Voilà à première vue un cocktail appétissant, plein de possibles rebondissements, un divertissement plein d’aventures dans un monde plutôt original. Mais, car il y a un bon gros mais, Nicolas Texier a tenté de retrouver le style littéraire des auteurs de romans d’aventures des siècles passés. Idée fort sympathique, plutôt bien mise en pratique au demeurant. Cependant, pour le lecteur, cela impose une infinie patience et une concentration pas toujours compatible avec la volonté de divertir. En effet, les phrases s’allongent à n’en plus finir (Proust a encore de l’avance, mais la relève est assurée). Les listes se multiplient : idéal pour parfaire son vocabulaire, moins pour s’imprégner d’une histoire, d’une ambiance. Les tournures de phrases « À l’ancienne » s’accumulent, créant un rythme pas toujours évident, ni agréable à suivre (d’ailleurs, le relecteur en a fait les frais et les coquilles s’accumulent). Et même si l’on s’habitue progressivement, les mots restent parfois un obstacle et non un véhicule d’images, d’idées, d’émotions.
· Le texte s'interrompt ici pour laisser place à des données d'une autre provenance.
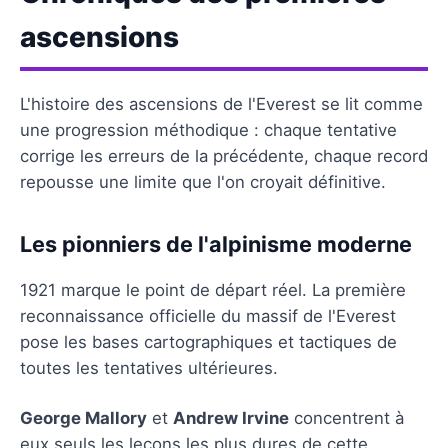
ascensions
L'histoire des ascensions de l'Everest se lit comme
une progression méthodique : chaque tentative
corrige les erreurs de la précédente, chaque record
repousse une limite que l'on croyait définitive.
Les pionniers de l'alpinisme moderne
1921 marque le point de départ réel. La première
reconnaissance officielle du massif de l'Everest
pose les bases cartographiques et tactiques de
toutes les tentatives ultérieures.
George Mallory
et
Andrew Irvine
concentrent à
eux seuls les leçons les plus dures de cette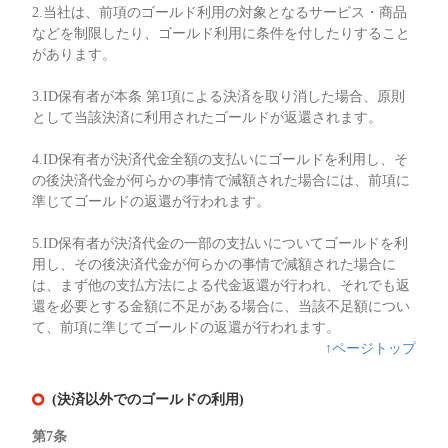
2.当社は、前項のゴールド利用の対象となるサービス・商品
などを制限したり、ゴールド利用に条件を付したりすること
があります。
3.ID保有者が本条 第1項による決済を取り消した場合、原則
として当該決済に利用されたゴールドが返還されます。
4.ID保有者が決済代金全額の支払いにゴールドを利用し、そ
の後決済代金が何らかの事情で減額された場合には、前項に
準じてゴールドの返還が行われます。
5.ID保有者が決済代金の一部の支払いについてゴールドを利
用し、その後決済代金が何らかの事情で減額された場合に
は、まず他の支払方法による代金返還が行われ、それでも返
還を必要とする金額に不足がある場合に、当該不足額につい
て、前項に準じてゴールドの返還が行われます。
↑ページトップ
(決済以外でのゴールドの利用)
第7条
Et tout cela est fort dommage, car certains personnages accrochent le regard : Julius Khool, narrateur et valet de son état, par sa faconde et son caractère bien trempé, attire la sympathie ; Zisher, le voyou passé à l’ennemi, séduit par sa gouaille ; et même le magicien Carroll Mac Maël Muad, trop fade au début, finit par se révéler attachant. Dommage aussi car l’intrigue mérite qu’on s’y intéresse. Elle est prenante, intelligemment construite et monte en puissance.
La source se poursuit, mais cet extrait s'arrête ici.